The best resource for spatial census data is NHGIS (for US data) and IHGIS (for international data). These projects are run by the same folks – IPUMS who we’ve gone to in the past for individual level census data in the US or internationally. They’re amazing. You go to their site, tell them the geographic level at which you want data, and they will provide you will a list of available data. A few notes about using these services:
The larger the geographic area of aggregation, the more data they will be able to provide – privacy concerns mean that when geographic areas get really small, some data may be withheld to protect respondents.

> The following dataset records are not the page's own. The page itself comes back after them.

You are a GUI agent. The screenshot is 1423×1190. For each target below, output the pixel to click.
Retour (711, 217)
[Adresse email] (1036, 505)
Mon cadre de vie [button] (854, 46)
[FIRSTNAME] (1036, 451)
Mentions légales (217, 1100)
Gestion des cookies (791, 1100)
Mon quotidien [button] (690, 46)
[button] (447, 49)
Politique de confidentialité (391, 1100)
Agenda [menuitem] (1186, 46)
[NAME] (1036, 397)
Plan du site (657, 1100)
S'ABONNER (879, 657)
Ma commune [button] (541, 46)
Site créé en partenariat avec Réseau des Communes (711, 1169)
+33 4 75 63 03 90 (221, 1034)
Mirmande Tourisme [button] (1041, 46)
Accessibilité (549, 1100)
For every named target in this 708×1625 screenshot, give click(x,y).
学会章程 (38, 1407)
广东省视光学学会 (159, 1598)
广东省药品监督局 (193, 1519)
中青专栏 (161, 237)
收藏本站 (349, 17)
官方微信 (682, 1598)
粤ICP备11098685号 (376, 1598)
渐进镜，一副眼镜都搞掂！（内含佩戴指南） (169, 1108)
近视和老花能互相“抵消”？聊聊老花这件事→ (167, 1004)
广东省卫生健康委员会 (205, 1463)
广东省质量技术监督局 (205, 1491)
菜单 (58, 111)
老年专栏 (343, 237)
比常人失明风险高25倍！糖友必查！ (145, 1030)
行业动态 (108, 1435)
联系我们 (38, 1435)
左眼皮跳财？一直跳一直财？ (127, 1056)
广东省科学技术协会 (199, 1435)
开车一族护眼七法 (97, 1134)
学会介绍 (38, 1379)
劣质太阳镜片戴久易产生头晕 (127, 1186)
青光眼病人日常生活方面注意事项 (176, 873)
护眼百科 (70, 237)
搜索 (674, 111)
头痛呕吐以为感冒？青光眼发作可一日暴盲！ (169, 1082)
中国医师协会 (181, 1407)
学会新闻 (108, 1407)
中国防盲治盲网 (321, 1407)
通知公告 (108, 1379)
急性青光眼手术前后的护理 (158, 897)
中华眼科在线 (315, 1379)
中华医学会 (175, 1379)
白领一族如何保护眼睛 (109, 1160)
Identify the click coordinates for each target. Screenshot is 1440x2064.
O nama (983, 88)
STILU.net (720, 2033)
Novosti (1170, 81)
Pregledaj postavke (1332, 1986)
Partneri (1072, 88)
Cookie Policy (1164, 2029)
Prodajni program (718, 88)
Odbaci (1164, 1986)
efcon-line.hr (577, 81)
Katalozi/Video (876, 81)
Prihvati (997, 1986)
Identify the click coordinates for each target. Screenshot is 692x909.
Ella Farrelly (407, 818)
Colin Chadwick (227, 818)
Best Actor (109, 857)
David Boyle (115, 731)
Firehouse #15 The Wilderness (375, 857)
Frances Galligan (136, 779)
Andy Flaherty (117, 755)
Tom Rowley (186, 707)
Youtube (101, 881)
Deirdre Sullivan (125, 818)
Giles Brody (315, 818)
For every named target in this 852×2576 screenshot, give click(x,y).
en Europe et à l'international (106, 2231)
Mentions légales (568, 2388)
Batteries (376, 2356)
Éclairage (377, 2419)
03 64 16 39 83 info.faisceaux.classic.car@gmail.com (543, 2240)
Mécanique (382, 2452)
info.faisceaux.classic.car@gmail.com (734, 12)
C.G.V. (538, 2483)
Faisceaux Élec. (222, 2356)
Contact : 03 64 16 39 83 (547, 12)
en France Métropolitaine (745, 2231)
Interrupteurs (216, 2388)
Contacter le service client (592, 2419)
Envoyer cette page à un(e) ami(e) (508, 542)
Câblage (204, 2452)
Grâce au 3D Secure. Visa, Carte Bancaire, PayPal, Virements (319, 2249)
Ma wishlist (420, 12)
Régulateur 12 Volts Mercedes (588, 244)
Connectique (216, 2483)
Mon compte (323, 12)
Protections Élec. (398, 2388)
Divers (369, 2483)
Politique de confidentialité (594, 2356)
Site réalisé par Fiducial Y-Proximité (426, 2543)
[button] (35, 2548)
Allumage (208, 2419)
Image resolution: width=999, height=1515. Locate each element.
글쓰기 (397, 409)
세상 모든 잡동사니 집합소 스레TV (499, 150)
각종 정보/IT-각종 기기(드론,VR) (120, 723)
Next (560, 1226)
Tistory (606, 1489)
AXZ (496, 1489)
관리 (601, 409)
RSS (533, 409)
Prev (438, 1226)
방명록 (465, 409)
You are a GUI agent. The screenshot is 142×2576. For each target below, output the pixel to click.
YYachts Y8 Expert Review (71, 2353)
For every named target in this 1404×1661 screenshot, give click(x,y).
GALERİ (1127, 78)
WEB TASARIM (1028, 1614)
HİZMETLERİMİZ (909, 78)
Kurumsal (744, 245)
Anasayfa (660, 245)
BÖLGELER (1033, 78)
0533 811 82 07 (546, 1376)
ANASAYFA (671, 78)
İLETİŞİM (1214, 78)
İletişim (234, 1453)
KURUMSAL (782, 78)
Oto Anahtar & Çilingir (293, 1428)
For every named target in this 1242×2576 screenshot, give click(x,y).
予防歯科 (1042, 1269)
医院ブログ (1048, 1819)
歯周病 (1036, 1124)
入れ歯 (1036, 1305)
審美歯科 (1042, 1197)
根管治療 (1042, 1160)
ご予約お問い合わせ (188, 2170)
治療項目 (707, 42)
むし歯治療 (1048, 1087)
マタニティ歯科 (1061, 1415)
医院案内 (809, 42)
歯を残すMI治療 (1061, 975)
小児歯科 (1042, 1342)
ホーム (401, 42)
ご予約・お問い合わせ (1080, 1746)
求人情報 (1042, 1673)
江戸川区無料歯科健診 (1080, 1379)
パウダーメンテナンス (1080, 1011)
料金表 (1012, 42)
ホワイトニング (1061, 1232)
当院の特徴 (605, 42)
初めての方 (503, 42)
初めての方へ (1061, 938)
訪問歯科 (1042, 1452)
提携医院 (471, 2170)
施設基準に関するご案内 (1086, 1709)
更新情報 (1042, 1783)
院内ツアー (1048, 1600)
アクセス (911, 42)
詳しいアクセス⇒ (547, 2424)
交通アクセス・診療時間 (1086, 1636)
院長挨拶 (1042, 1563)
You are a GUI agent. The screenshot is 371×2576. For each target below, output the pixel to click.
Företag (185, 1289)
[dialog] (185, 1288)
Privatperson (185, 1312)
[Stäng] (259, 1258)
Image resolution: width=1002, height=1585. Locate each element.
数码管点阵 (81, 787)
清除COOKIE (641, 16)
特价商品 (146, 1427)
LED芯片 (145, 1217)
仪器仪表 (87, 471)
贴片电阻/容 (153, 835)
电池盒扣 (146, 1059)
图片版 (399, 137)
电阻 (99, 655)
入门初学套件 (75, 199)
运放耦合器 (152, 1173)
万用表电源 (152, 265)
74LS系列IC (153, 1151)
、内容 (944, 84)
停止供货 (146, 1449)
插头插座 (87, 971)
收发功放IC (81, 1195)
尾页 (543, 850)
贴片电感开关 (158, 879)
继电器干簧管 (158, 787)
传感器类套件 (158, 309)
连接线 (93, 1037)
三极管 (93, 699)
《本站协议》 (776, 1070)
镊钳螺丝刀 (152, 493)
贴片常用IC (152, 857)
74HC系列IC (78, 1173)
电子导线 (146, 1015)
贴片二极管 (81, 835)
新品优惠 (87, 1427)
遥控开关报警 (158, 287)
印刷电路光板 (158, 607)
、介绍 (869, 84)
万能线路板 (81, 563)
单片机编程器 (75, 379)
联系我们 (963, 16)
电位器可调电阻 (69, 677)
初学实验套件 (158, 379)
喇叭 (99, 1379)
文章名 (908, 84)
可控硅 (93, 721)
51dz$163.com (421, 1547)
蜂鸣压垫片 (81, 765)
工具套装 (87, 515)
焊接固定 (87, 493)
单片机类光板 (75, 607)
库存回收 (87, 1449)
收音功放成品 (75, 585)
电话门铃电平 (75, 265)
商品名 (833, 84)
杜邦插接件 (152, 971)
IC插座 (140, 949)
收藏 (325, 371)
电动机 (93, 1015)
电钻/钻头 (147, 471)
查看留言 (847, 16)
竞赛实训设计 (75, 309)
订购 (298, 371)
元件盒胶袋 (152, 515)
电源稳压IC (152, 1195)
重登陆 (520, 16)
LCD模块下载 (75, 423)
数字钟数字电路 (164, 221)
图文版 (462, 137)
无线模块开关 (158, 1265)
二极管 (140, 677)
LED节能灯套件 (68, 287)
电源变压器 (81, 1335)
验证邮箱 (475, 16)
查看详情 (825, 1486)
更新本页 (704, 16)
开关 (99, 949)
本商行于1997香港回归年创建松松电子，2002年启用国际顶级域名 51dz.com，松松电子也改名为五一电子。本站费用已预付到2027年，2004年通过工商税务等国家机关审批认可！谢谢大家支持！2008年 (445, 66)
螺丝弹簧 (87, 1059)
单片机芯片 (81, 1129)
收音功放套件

They provide data in three files – a shapefile with a column called
GISJOIN
, a tabular dataset with all your data and aGISJOIN
column, and a README that tells you what all the poorly named variables in the tabular data mean. So your first step with this data will almost always be to merge the tabular data with the shapefile usingGISJOIN
, then renaming things based on the data in the README.
Public Satellite Data¶
Another great spatial data resource is satellite data! We aren’t covering raster data in detail in this class, but that’s not because it isn’t useful – NASA has satellite data for the whole world with information on things like elevation, flood risk, air pollution, what kinds of plants are growing in different places (by looking at what wavelengths plants reflect, satellites can identify crops!), satellite imagery (used for things like studying energy infrastructure, or for “financial intelligence” firms doing things like studying factory activity to predict company earnings ahead of official announcements), and more. It’s… obscene how much data they have.
While most of this comes from NASA or NOAA, in the same way most people get their census from IPUMS (not govt census bureaus), most people I know actually get their satellite data from either the Microsoft Planetary Computer, or AWS Open Data Registry
Environmental Data¶
While most environmental data I think is satellite data (see note above), the Microsoft Planetary Computer has some other fun resources (like this database of labelled images of wildlife!)
Other Public Data on AWS¶
The AWS Open Data Registry, while poorly organized, has great data on genomics and health data from the NIH, all the environmental data noted above, space telescope data, and more!
Library Collections¶
The Stanford Earthworks GIS Library is an amazing collection – not everything you find there will be accessible, but a lot will be, and if nothing else can point you to data providers. Other libraries also have some great resources (here’s Duke’s list), though I find the Stanford system to be especially searchable.
And if you want data you can’t find and are at a library, consider reaching out to a reference librarian – these are people whose job is to help people doing research find the information they need, and many librarians now have GIS specialists!
Got Money?¶
Selling data is a huge business these days, and there are a few groups that specialize in spatial data. I’ve never used any of them, but here are a few:
SafeGraph: Have lots of cell-phone tracking data they use to tell companies where potential customers are actually walking around.